Bibimbap withdrawal is a terrible thing, but it led to the creation of the following recipe.
¼ cup soy sauce
3 tablespoons sugar
3 to 4 cloves garlic, minced
1 tablespoon grated ginger
¼ cup sliced green onions
1 ¼ pounds thinly sliced boneless beef short ribs, julienned
Freshly ground black pepper
3 cups sticky rice
4 dried shiitake mushrooms
3 tablespoons vegetable oil
1 tablespoon toasted sesame seeds
3 tablespoons dark sesame oil
1 medium zucchini, cut in half lengthwise, thinly sliced on a bias, and blanched
1 carrot, julienned and blanched
8 ounces mung bean sprouts, blanched
8 ounces spinach, bok choy, choy sum, or other similar leafy greens, coarsely chopped and blanched
½ cup shredded nori
Gochujang, for serving
Heat 4 Korean stone bowls in a 425ºF oven.

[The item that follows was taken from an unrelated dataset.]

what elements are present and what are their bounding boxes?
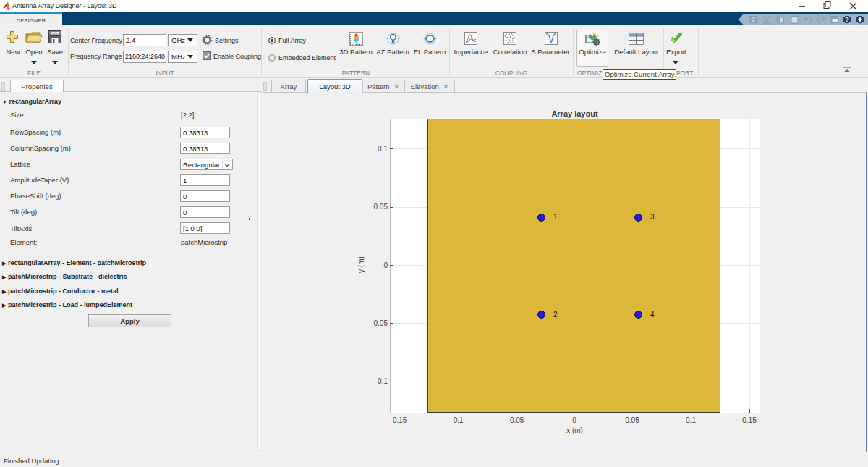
svg-text:?: ? [845,15,849,23]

Combine the soy sauce, sugar, garlic, ginger, and green onions in a medium bowl. Add the beef and stir to coat. Season to taste with pepper and marinate for about half an hour.

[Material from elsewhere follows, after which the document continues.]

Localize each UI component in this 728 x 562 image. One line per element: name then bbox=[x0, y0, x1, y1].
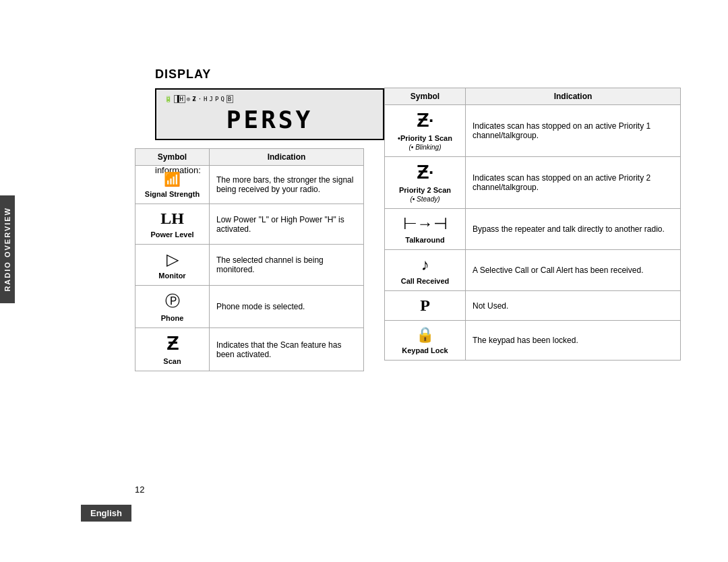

Combine the rice, 1 quart water, and a generous pinch of salt in a small saucepan. Bring to a boil. Cover, reduce the heat to low, and cook without disturbing for 19 to 21 minutes, or until the rice is tender and all of the liquid has been absorbed.
Combine the shiitakes and ½ cup hot water in a small bowl and let soak for 10 to 12 minutes, or until rehydrated and pliable. Remove the shiitakes to a cutting board, trim off and discard the stems, and thinly slice the caps.

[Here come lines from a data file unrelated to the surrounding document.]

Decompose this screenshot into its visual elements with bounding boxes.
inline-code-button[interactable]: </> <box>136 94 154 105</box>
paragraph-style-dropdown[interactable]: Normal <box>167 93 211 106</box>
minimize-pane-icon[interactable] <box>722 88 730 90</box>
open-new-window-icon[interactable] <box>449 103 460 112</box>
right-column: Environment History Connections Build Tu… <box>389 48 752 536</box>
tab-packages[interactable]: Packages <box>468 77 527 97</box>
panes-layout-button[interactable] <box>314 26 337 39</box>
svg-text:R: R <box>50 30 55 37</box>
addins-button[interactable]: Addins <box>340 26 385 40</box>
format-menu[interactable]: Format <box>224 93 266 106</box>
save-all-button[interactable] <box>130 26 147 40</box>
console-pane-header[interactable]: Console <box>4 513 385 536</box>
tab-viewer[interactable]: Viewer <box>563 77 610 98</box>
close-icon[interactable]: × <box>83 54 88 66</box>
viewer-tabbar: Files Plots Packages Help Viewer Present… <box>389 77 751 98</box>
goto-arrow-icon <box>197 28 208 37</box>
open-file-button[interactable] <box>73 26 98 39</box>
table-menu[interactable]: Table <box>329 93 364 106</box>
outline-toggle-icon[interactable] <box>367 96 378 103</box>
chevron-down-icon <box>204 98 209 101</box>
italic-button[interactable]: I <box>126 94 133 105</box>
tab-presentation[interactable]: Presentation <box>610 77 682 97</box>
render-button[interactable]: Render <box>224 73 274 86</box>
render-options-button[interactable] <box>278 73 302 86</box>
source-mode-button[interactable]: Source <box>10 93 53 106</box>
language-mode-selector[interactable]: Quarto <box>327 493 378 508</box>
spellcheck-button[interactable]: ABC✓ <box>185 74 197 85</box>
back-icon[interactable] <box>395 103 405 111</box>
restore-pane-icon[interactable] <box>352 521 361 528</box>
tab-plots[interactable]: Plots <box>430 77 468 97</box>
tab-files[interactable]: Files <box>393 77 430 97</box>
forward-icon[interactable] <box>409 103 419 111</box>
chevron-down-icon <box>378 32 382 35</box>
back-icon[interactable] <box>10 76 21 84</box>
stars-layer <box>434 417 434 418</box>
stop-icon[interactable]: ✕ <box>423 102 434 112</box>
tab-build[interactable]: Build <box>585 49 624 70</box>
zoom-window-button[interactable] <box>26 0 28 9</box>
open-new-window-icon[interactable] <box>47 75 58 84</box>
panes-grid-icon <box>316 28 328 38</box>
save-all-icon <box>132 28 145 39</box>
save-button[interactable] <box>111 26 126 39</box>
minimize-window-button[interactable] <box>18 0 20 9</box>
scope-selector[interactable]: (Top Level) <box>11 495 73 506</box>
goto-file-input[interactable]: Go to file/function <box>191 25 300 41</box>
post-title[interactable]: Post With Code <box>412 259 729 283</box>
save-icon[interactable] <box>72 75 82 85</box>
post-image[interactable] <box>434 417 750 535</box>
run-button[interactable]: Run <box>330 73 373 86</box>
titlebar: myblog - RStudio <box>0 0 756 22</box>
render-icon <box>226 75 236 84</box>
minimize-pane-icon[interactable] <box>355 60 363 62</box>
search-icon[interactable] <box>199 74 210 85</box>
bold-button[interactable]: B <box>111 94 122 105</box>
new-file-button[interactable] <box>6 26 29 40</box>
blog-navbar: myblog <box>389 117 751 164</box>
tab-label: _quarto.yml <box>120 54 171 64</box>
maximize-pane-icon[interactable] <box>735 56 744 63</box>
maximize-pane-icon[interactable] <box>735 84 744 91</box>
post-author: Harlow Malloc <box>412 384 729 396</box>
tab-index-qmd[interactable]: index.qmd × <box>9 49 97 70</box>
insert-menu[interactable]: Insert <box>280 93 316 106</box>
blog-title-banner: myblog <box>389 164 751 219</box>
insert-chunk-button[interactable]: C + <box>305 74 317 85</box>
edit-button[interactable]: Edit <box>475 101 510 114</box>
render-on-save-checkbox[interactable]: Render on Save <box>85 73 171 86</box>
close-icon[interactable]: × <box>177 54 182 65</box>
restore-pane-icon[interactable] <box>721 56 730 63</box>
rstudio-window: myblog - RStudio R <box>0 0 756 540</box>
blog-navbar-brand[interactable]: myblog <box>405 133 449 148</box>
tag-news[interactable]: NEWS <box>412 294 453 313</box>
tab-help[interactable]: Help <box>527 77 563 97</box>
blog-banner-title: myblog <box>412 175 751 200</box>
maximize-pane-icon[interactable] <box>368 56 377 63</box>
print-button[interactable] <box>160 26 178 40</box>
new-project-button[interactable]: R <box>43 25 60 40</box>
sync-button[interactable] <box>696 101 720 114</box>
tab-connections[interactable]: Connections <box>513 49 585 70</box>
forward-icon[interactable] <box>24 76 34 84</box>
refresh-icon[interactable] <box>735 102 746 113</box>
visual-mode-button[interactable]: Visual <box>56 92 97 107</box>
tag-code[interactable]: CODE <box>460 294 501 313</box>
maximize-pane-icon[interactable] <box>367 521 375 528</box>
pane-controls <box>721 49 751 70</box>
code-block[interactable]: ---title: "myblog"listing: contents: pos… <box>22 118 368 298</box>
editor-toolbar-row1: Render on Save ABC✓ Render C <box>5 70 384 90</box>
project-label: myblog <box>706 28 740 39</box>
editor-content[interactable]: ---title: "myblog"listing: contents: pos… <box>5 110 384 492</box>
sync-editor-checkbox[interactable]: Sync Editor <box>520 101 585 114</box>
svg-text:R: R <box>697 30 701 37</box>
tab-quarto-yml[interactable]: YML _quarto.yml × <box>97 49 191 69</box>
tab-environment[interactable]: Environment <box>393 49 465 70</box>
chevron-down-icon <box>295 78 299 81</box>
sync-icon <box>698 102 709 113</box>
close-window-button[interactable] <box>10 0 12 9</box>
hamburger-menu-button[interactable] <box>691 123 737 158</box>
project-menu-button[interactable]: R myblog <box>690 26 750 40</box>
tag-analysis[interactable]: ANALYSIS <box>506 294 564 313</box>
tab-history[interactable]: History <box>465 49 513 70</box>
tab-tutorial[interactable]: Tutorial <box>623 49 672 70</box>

Heat a wok over high heat until very hot but not smoking. Add 1 tablespoon of vegetable oil and swirl to coat the bottom of the wok. Add half of the beef mixture and stir-fry for 1 to 2 minutes, or until just cooked through. Transfer to a plate. Cook the remaining beef in the same manner. Stir in the sesame seeds.
Cook the eggs sunny side up with the remaining tablespoon of vegetable oil in a nonstick pan.
Carefully transfer the stone bowls from the oven to trivets. Using a heatproof brush, coat each bowl with 2 teaspoons of the sesame oil. Immediately divide the rice among the bowls. Arrange the zucchini, carrot, bean sprouts, greens, shiitakes, beef mixture, and eggs decoratively atop the rice. Drizzle with the remaining teaspoon of sesame oil, top with the nori, and serve immediately. Pass a small bowl of gochujang on the side.
Serves 4. Of course bibimbap can be served in regular rice bowls—although the rice won’t have the golden crunchy crust, it will still be tasty and delicious. (Do not coat regular rice bowls with sesame oil.) Any thinly sliced beef steak can be substituted for the short ribs. Gochujang is fermented sweet chile paste. Stone bowls with matching trivets, thinly sliced boneless beef short ribs, and gochujang are all available in Korean markets.
Add as much chile paste as you like, stir it all together, and dig in.